After the executor forms the tuple, it doesn’t write directly to disk. It writes to the buffer pool, PostgreSQL’s in-memory page cache, controlled by the shared_buffers setting.

The buffer pool is a fixed pool of 8KB pages shared across all backend processes. When the executor needs to insert a tuple, the buffer manager finds the right page for that table (loading it from disk first if it isn’t already in memory), writes the tuple into it, and marks the page as dirty, meaning it has been modified in memory but not yet written back to disk.

At this point, your row exists only in shared memory. Nothing has touched the disk.

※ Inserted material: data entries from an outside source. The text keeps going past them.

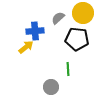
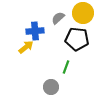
green line: moved 2 px left, 2 px up; rotated 24 degrees clockwise
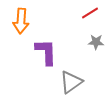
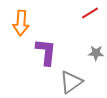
orange arrow: moved 2 px down
gray star: moved 11 px down
purple L-shape: rotated 8 degrees clockwise
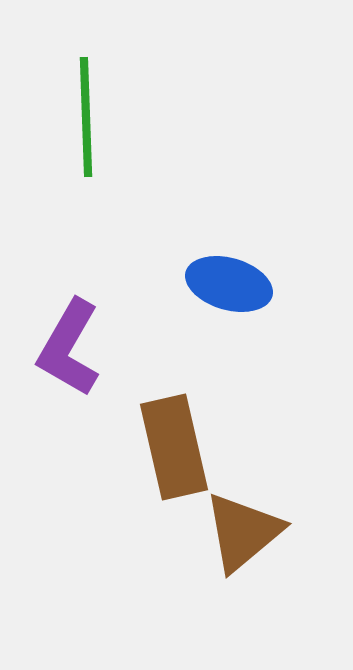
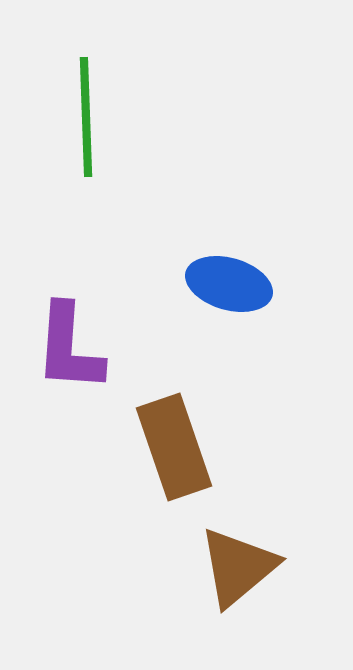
purple L-shape: rotated 26 degrees counterclockwise
brown rectangle: rotated 6 degrees counterclockwise
brown triangle: moved 5 px left, 35 px down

That might sound alarming. If the server crashes now, is the data lost? This is exactly the problem WAL solves, and we’ll get to it in the next section. The short answer: a WAL record is written before the insert is considered committed, so a crash doesn’t lose data even if the dirty page never made it to disk.

Seeing the buffer pool

The pg_buffercache extension lets you inspect the buffer pool directly:

CREATE EXTENSION pg_buffercache;

SELECT
    c.relname,
    count(*) AS buffers,
    count(*) FILTER (WHERE b.isdirty) AS dirty
FROM pg_buffercache b
JOIN pg_class c ON c.relfilenode = b.relfilenode
WHERE c.relname = 'users'
GROUP BY c.relname;
 relname | buffers | dirty
---------+---------+-------
 users   |       3 |     1

One dirty buffer means one page with unflushed changes. After a checkpoint flushes it to disk, the dirty count drops to zero.

How full buffers are handled

The buffer pool is fixed in size. When it fills up and a new page needs to be loaded, PostgreSQL evicts something. It uses a clock-sweep algorithm (and also here) rather than strict LRU. Each page has a usage count that increments on access and decrements on clock sweeps. Pages with a count of zero are eviction candidates. Dirty pages are written to disk before being evicted.

The default shared_buffers is 128MB, which is conservative. For a dedicated database server, 25% of RAM is a common starting point.

WAL (Write-Ahead Log)

Before the dirty buffer page ever reaches disk, PostgreSQL writes a record of the change to the Write-Ahead Log. The rule is simple: the log record must be flushed to disk before the change is considered committed. If the server crashes, PostgreSQL replays the WAL on startup to recover any changes that didn’t make it into the heap files.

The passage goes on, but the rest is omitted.